Of alle humor die niet naar boven trapt ook meteen niet-politiek is, is trouwens wel een punt van discussie. Er is ook iets voor te zeggen dat humor die de status quo bevestigt, helemaal niet neutraal is, maar rechts. Het artikel Where Are All the Right-Wing Comedians? gaat in op dat idee, dat ‘maar een grapje’ niet bestaat, omdat – hoe sterk, doordacht en goedbedoeld ook – de comedian altijd een bepaalde mate van macht heeft. Comedians die aan meer status quo-bevestigende humor doen, ontkennen vaak dat ze die macht hebben. Ze zeggen dat het ‘maar een grapje’ is en dat zij slechts grappenmakers zijn. Denk bijvoorbeeld aan Youp van ‘t Hek, die zich in De Wereld Draait Door verdedigt voor zijn pisnicht-column met ‘een grap is gewoon een grap’.

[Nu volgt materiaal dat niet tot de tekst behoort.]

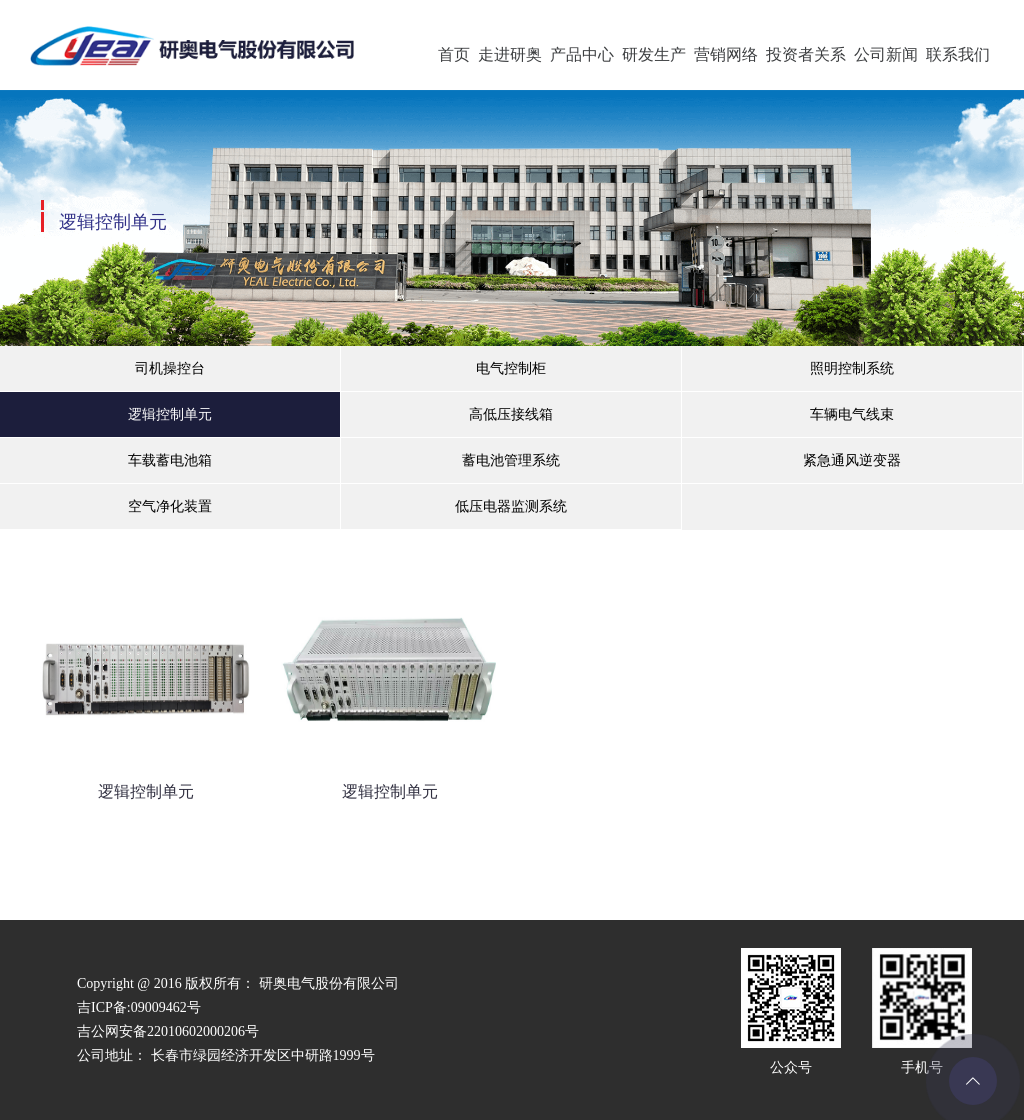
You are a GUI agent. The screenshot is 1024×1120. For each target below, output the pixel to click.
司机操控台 (170, 368)
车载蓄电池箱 (170, 460)
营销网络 (726, 54)
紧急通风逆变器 (852, 460)
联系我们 (958, 54)
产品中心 (582, 54)
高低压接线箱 (511, 414)
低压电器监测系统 (511, 506)
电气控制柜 (511, 368)
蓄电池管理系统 (511, 460)
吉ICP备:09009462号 (139, 1007)
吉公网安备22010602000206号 (168, 1031)
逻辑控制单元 (170, 414)
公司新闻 (886, 54)
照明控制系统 (852, 368)
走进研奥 (510, 54)
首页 (454, 54)
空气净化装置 (170, 506)
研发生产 (654, 54)
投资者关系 (806, 54)
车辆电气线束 (852, 414)
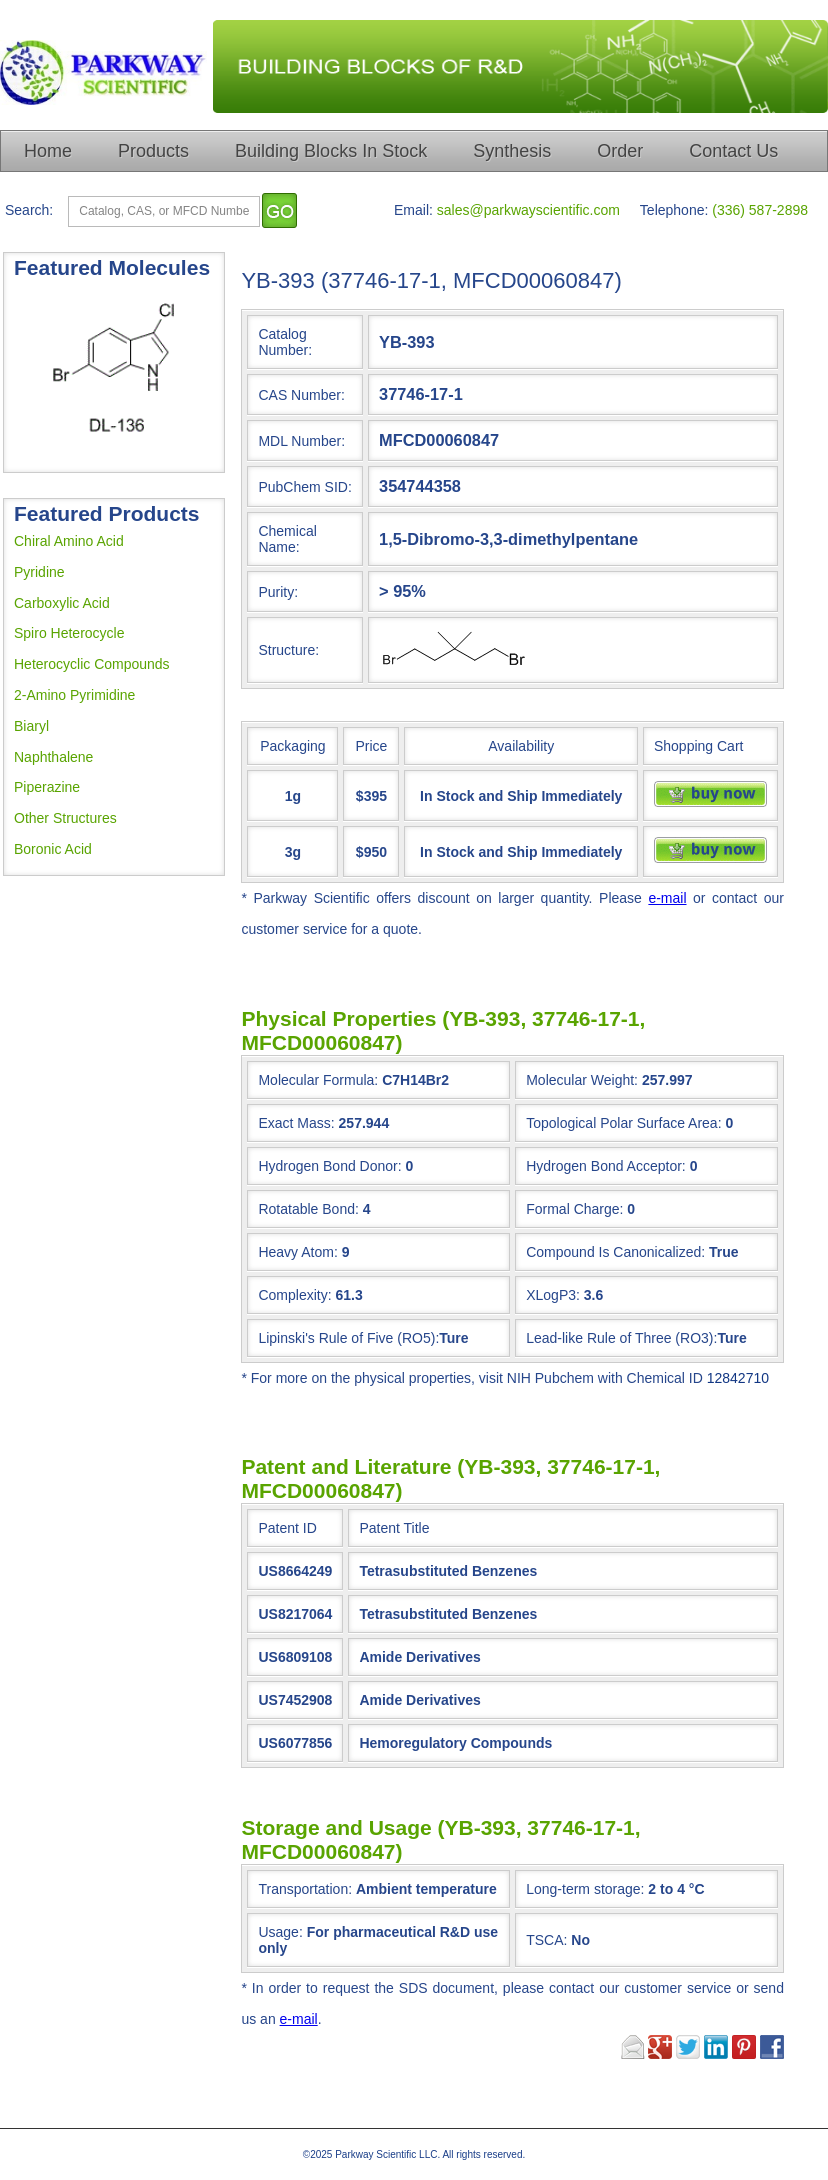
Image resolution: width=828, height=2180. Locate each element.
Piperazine (47, 787)
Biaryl (31, 726)
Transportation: (377, 1889)
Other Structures (65, 818)
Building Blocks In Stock (331, 151)
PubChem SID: (304, 487)
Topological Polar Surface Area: (623, 1123)
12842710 (738, 1378)
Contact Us (733, 151)
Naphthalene (53, 757)
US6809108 (295, 1657)
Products (153, 151)
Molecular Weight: (582, 1080)
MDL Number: (301, 441)
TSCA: (558, 1940)
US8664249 (295, 1571)
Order (620, 151)
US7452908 (295, 1700)
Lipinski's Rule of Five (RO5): (348, 1338)
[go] (279, 210)
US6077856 (295, 1743)
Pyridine (39, 572)
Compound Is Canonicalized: (615, 1252)
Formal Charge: (574, 1209)
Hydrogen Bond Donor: (329, 1166)
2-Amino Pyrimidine (74, 695)
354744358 (420, 486)
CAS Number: (301, 395)
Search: (29, 210)
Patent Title (394, 1528)
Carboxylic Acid (62, 603)
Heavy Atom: (297, 1252)
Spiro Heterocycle (69, 633)
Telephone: (674, 210)
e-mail (667, 898)
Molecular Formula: (318, 1080)
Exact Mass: (296, 1123)
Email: (413, 210)
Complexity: (294, 1295)
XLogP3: (553, 1295)
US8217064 (295, 1614)
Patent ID (287, 1528)
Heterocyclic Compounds (92, 664)
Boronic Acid (53, 849)
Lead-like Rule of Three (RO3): (621, 1338)
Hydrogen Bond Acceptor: (606, 1166)
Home (48, 151)
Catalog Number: (285, 342)
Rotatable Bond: (308, 1209)
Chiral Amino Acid (69, 541)
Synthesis (512, 151)
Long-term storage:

Eerlijk gezegd vind ik dat nogal makkelijk. Zeker als je bedenkt dat er een sterkere reden is om toch dit soort grappen te maken: sommige comedians stellen dat het recht om grappen te maken belangrijker is dan de ‘verplichting’ aan de kant van de minderheden te staan. Guido Weijers zegt bijvoorbeeld in de PowNed-documentaire Dat zijn geen grappen: ‘Als mensen een grap maken die heel ver gaat, dat kun je wel een smakeloze grap vinden, maar dat wil niet zeggen dat je het niet mag zeggen. (…) Iedereen moet alle grappen mogen maken.’ Je zou kunnen zeggen: ze vinden vrijheid belangrijker dan gelijkheid. En hoewel ik daar zelf enig ongemak voel – ik identificeer mezelf als links, maar vind de vrijheid om grappen te maken erg belangrijk – vind ik het geen gek idee om dit rechts te noemen.
Er is dus wellicht meer comedy rechts dan ik in eerste instantie gedacht had, want ook punching down, of status quo bevestigende humor, is goed onder ‘rechts’ te rekenen. Daar wil ik nog wel drie kanttekeningen bij plaatsen. Ten eerste is niet altijd zo één-twee-drie te zien wie het doelwit van een grap is. Ik noemde de gehandicaptengrappen van Daniel Sloss als voorbeeld van harde, en niet per se linkse humor, maar wie de shows gezien heeft, weet dat het geen status quo bevestigende grappen zijn. Het is eerder het publiek dat wordt aangepakt. Ten tweede is het verschil tussen punching up en punching down niet zo helder als het op het eerste gezicht lijkt. Is je afzetten tegen de overwegend linkse comedy-scene niet ook punching up? En is een comedian, bedreigd door een veranderende, globaliserende wereld, die grappen maakt over immigranten, niet ook naar boven aan het trappen? Zo zal het soms wel voelen.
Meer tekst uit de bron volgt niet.